Macro files : monopolar to bipolar
The naming convention for bipolar files is to append '_b' to the file name
mono2bipolar_macro
: main mono-to-bipolar conversion function. Take as argument and return an EEGLAB structure.fileconv_mono2bipolar_macro
: wrapper around mono2bipolar_macro function. Write the bipolar .edf file.dirconv_mono2bipolar_macro
: wrapper around mono2bipolar_macro function. Convert all .edf files in a directory into bipolar .edf files
Micro files
There are more possible montages for micro tetrodes that for macro electrodes. We have used mainly three montages so far :
Reference commune (monopolar) | Inter-tetrode | Intra-tetrode |
---|---|---|
Ref. is a macro-contact in the white matter | Ref. is a contact from another tetrode on the same electrode | Ref. is a contact from the same tetrode |
mono2bipolar_micro
: main mono-to-bipolar conversion function. Takes as argument and returns an EEGLAB structure.fileconv_mono2bipolar_micro
: wrapper around mono2bipolar_macro function. Write the bipolar .edf file.dirconv_mono2bipolar_micro
: wrapper around mono2bipolar_macro function. Convert all .edf files in a directory into bipolar .edf files
The inter and intra tetrode montage has to be done manually. Modify the mono2bipolar_micro file, you have to specify the
tetrode names microNames
, the number of channels per tetrode nChanPerMicro
(8 or 12) and the bipolar montage bipolarMontage
.
The bipolarMontage
variable is a cell of vectors. Each vector defines the new channels for a single electrode.
case 34 % P34
microNames = {'b','tb','b'''};
nChanPerMicro = [12,8,12];
bipolarMontage = {[ 1,5;2,6;3,7;4,8;5,9;6,10;7,11;8,12;1,9;2,10;3,11;4,12],...
[ 1,5;2,6;3,7;4,8],...
[ 1,5;2,6;3,7;4,8;5,9;6,10;7,11;8,12;1,9;2,10;3,11;4,12]};
EpiFaR files
Several scripts are dedicated to the conversion of EpiFaR files and offer an automated pipeline :
- Convert the micro .ns5 file into an .edf, downsample it if needed and divide it into 10-minutes segments.

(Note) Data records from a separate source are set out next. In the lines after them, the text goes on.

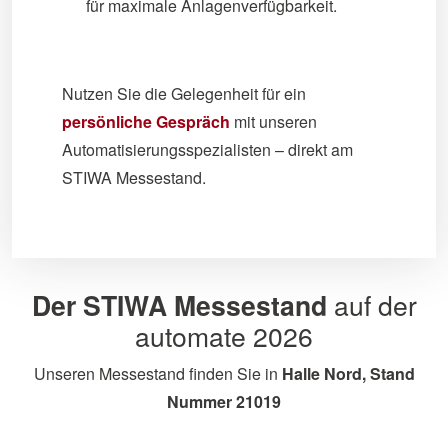
für maximale Anlagenverfügbarkeit.
Nutzen Sie die Gelegenheit für ein
persönliche Gespräch
mit unseren
Automatisierungsspezialisten – direkt am
STIWA Messestand.
Der STIWA Messestand
auf der
automate 2026
Unseren Messestand finden Sie in
Halle Nord,
Stand
Nummer 21019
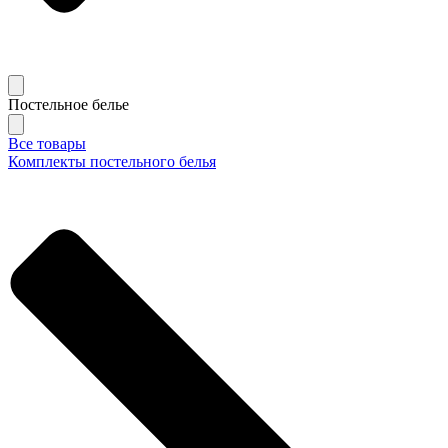
Постельное белье
Все товары
Комплекты постельного белья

- Synchronize the Macro .edf file with the micro file. If the Macro file starts before, cut the beginning the macro file. If the Macro starts after, add a blank signal at the beginning of the macro file
- Divide the Macro synchronized file in 10-minutes segments
- Convert the Macro monopolar file into bipolar files
- Convert the micro monopolar file into bipolar files.
Some of these step are not mandatory and can be commented in the jediconv
file. All the files starting with jediconv
deal with EpiFaR files. The yodaconv
file can be used when the micro file is discontinued and composed of several parts.
However this script has not been tested thoroughly.